• What you should do
The expected output is the data below, character for character, without its pictures.

• Record set

• • •

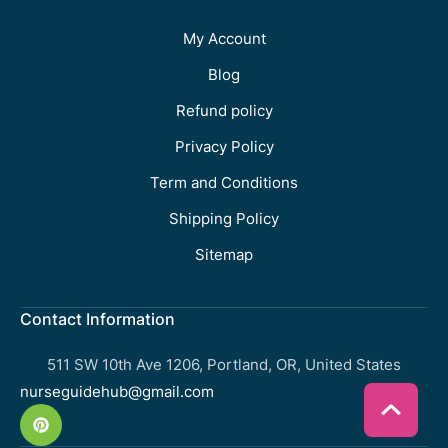
My Account
Blog
Refund policy
Privacy Policy
Term and Conditions
Shipping Policy
Sitemap
Contact Information
511 SW 10th Ave 1206, Portland, OR, United States
nurseguidehub@gmail.com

• • •

• Result below
My Account
Blog
Refund policy
Privacy Policy
Term and Conditions
Shipping Policy
Sitemap
Contact Information
511 SW 10th Ave 1206, Portland, OR, United States
nurseguidehub@gmail.com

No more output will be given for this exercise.